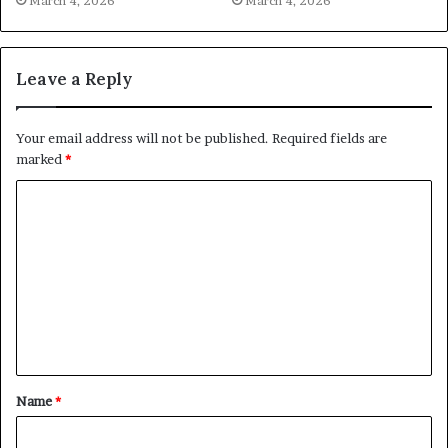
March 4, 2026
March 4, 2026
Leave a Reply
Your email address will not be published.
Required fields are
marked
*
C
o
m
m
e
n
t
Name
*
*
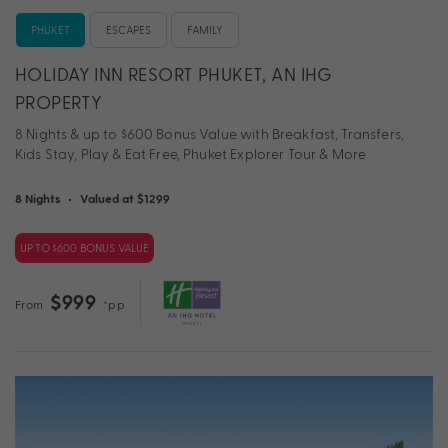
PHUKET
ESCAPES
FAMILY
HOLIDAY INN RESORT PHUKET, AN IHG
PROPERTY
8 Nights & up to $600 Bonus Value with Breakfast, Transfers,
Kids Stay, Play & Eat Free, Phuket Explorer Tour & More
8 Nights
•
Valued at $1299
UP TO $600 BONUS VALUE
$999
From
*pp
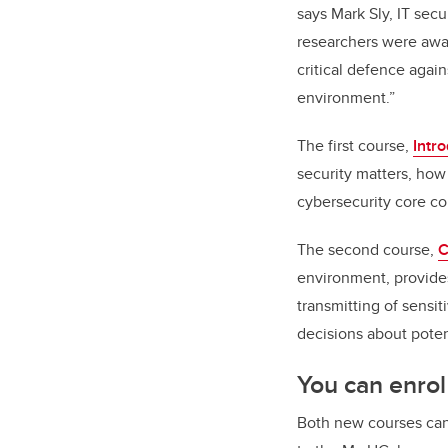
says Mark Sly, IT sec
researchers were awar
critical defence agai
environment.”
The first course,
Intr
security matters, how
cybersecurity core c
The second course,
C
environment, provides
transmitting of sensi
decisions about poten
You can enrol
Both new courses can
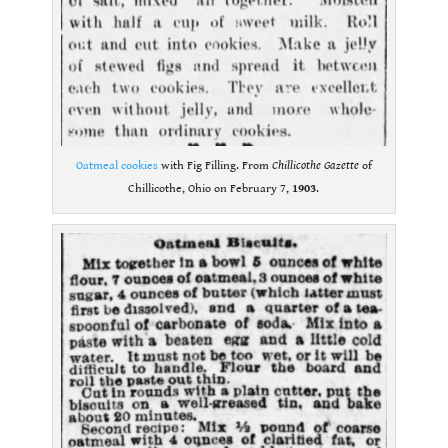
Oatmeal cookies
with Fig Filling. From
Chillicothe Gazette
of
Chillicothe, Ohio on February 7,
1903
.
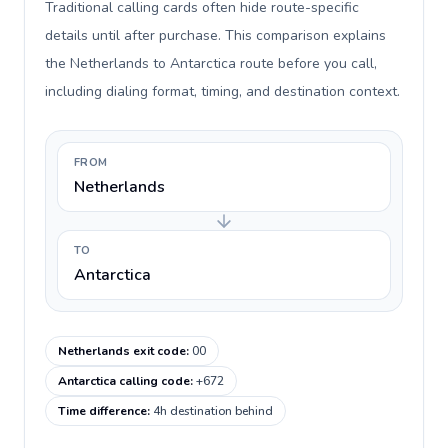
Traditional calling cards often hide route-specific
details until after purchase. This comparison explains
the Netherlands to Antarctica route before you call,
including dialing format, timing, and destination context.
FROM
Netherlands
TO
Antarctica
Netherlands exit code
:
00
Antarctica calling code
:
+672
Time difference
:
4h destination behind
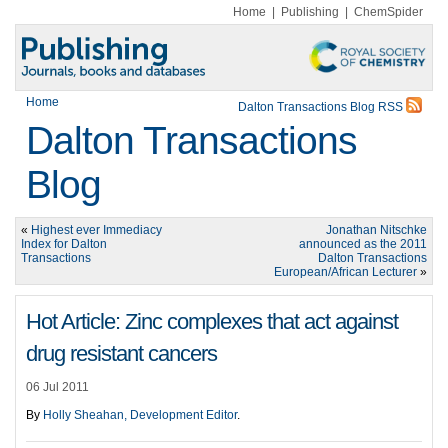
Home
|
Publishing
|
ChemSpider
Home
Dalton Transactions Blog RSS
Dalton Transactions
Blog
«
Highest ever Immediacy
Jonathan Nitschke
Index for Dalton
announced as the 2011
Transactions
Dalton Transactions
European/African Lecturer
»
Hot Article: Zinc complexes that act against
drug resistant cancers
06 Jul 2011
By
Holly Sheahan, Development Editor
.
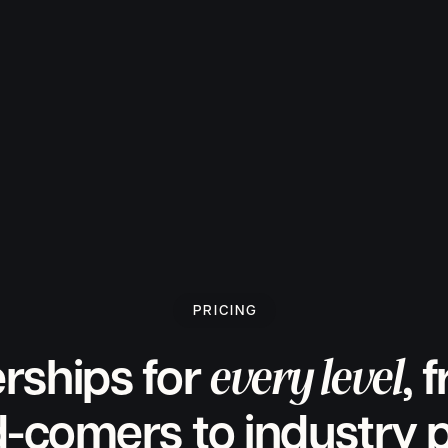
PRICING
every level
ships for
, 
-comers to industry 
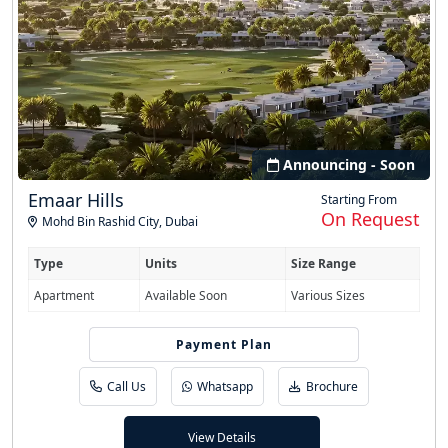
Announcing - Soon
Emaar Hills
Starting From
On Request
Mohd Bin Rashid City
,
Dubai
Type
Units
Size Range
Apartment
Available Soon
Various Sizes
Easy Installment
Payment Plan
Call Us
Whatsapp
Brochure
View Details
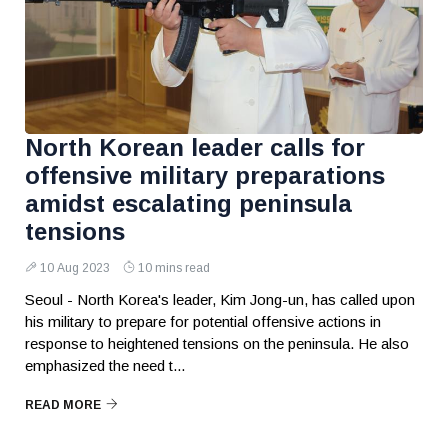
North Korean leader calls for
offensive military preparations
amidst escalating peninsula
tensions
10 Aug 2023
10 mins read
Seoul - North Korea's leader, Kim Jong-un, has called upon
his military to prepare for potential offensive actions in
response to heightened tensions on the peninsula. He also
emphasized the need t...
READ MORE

> **ACTIVITY**
Skip the pictures; extract only the lines from the line with "You can enrol" through the final line of the material, exactly as they appear.

> **RESPONSE TO THIS TASK**
You can enrol
Both new courses can
Oatmeal cookies
with Fig Filling. From
Chillicothe Gazette
of
Chillicothe, Ohio on February 7,
1903
.
Traditional calling cards often hide route-specific
details until after purchase. This comparison explains
the Netherlands to Antarctica route before you call,
including dialing format, timing, and destination context.
FROM
Netherlands
TO
Antarctica
Netherlands exit code
:
00
Antarctica calling code
:
+672
Time difference
:
4h destination behind
Home
|
Publishing
|
ChemSpider
Home
Dalton Transactions Blog RSS
Dalton Transactions
Blog
«
Highest ever Immediacy
Jonathan Nitschke
Index for Dalton
announced as the 2011
Transactions
Dalton Transactions
European/African Lecturer
»
Hot Article: Zinc complexes that act against
drug resistant cancers
06 Jul 2011
By
Holly Sheahan, Development Editor
.
PRICING
every level
ships for
, 
-comers to industry 
Announcing - Soon
Emaar Hills
Starting From
On Request
Mohd Bin Rashid City
,
Dubai
Type
Units
Size Range
Apartment
Available Soon
Various Sizes
Easy Installment
Payment Plan
Call Us
Whatsapp
Brochure
View Details
North Korean leader calls for
offensive military preparations
amidst escalating peninsula
tensions
10 Aug 2023
10 mins read
Seoul - North Korea's leader, Kim Jong-un, has called upon
his military to prepare for potential offensive actions in
response to heightened tensions on the peninsula. He also
emphasized the need t...
READ MORE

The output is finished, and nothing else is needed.